The listing is to be returned word for word, without its images.

Data section start

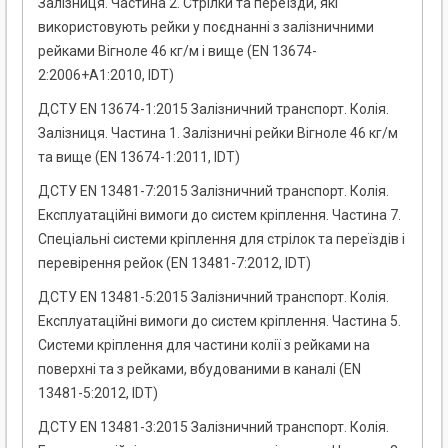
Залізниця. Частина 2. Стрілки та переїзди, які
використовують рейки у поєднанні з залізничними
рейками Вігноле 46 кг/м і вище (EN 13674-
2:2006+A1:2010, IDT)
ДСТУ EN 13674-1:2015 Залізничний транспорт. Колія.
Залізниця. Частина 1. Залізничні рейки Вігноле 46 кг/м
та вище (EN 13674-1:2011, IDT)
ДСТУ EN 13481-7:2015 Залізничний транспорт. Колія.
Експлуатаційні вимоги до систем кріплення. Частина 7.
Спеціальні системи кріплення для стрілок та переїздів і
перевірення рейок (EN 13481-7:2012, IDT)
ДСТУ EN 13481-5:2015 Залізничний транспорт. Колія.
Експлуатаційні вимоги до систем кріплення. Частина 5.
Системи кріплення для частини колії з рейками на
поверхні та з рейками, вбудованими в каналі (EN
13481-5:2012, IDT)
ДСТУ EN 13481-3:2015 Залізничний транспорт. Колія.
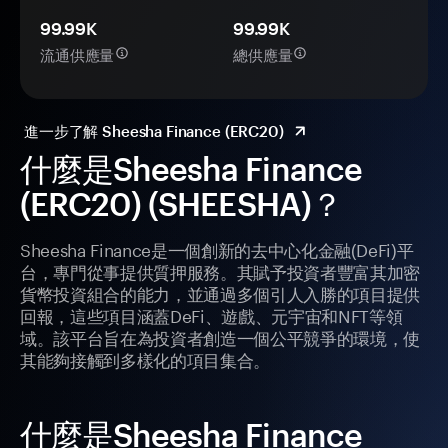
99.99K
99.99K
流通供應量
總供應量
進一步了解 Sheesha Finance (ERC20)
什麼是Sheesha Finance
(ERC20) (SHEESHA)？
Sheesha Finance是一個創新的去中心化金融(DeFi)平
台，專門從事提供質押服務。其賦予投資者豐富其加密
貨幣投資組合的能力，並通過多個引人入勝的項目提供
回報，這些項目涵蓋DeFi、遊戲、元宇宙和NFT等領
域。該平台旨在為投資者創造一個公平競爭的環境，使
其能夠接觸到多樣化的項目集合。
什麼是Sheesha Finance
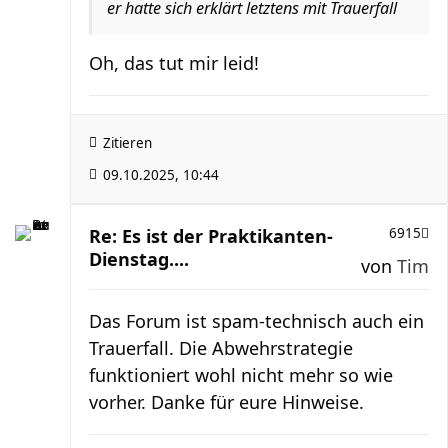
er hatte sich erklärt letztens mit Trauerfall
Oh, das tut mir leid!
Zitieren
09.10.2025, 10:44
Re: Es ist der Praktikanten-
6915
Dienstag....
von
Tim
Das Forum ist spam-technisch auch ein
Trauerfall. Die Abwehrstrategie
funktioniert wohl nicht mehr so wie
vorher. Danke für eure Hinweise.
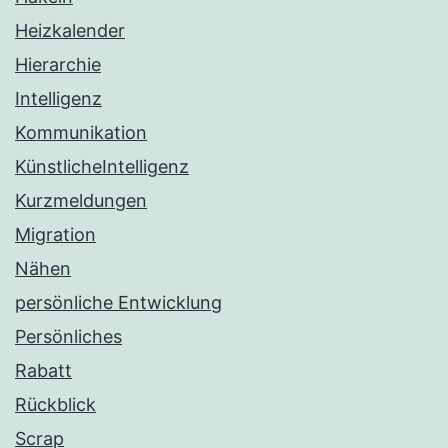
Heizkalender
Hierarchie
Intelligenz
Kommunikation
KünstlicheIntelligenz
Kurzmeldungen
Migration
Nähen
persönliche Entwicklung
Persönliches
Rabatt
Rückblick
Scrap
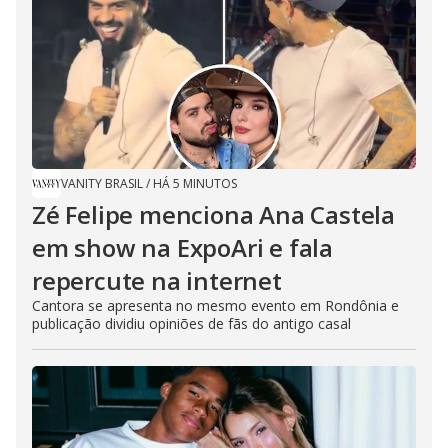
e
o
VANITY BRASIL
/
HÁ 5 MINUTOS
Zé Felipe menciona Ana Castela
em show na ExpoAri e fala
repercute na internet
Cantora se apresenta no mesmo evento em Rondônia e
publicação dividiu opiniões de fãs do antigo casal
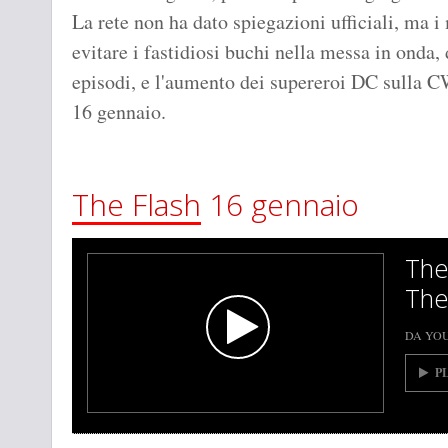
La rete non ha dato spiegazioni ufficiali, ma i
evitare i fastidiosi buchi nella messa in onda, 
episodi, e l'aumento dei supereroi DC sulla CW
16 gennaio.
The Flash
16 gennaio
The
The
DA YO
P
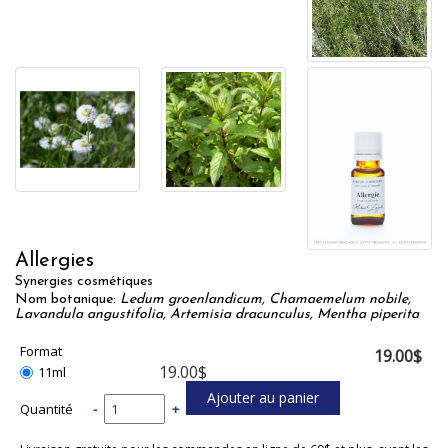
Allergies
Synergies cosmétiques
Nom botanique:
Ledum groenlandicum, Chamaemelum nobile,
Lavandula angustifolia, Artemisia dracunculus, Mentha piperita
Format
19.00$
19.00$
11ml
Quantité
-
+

Data section end

_Reply:_
Залізниця. Частина 2. Стрілки та переїзди, які
використовують рейки у поєднанні з залізничними
рейками Вігноле 46 кг/м і вище (EN 13674-
2:2006+A1:2010, IDT)
ДСТУ EN 13674-1:2015 Залізничний транспорт. Колія.
Залізниця. Частина 1. Залізничні рейки Вігноле 46 кг/м
та вище (EN 13674-1:2011, IDT)
ДСТУ EN 13481-7:2015 Залізничний транспорт. Колія.
Експлуатаційні вимоги до систем кріплення. Частина 7.
Спеціальні системи кріплення для стрілок та переїздів і
перевірення рейок (EN 13481-7:2012, IDT)
ДСТУ EN 13481-5:2015 Залізничний транспорт. Колія.
Експлуатаційні вимоги до систем кріплення. Частина 5.
Системи кріплення для частини колії з рейками на
поверхні та з рейками, вбудованими в каналі (EN
13481-5:2012, IDT)
ДСТУ EN 13481-3:2015 Залізничний транспорт. Колія.
99.99K
99.99K
流通供應量
總供應量
進一步了解 Sheesha Finance (ERC20)
什麼是Sheesha Finance
(ERC20) (SHEESHA)？
Sheesha Finance是一個創新的去中心化金融(DeFi)平
台，專門從事提供質押服務。其賦予投資者豐富其加密
貨幣投資組合的能力，並通過多個引人入勝的項目提供
回報，這些項目涵蓋DeFi、遊戲、元宇宙和NFT等領
域。該平台旨在為投資者創造一個公平競爭的環境，使
其能夠接觸到多樣化的項目集合。
什麼是Sheesha Finance
er hatte sich erklärt letztens mit Trauerfall
Oh, das tut mir leid!
Zitieren
09.10.2025, 10:44
Re: Es ist der Praktikanten-
6915
Dienstag....
von
Tim
Das Forum ist spam-technisch auch ein
Trauerfall. Die Abwehrstrategie
funktioniert wohl nicht mehr so wie
vorher. Danke für eure Hinweise.
Heizkalender
Hierarchie
Intelligenz
Kommunikation
KünstlicheIntelligenz
Kurzmeldungen
Migration
Nähen
persönliche Entwicklung
Persönliches
Rabatt
Rückblick
Scrap
e
o
VANITY BRASIL
/
HÁ 5 MINUTOS
Zé Felipe menciona Ana Castela
em show na ExpoAri e fala
repercute na internet
Cantora se apresenta no mesmo evento em Rondônia e
publicação dividiu opiniões de fãs do antigo casal
La rete non ha dato spiegazioni ufficiali, ma i
evitare i fastidiosi buchi nella messa in onda, 
episodi, e l'aumento dei supereroi DC sulla CW
16 gennaio.
The Flash
16 gennaio
The
The
DA YO
P
Allergies
Synergies cosmétiques
Nom botanique:
Ledum groenlandicum, Chamaemelum nobile,
Lavandula angustifolia, Artemisia dracunculus, Mentha piperita
Format
19.00$
19.00$
11ml
Quantité
-
+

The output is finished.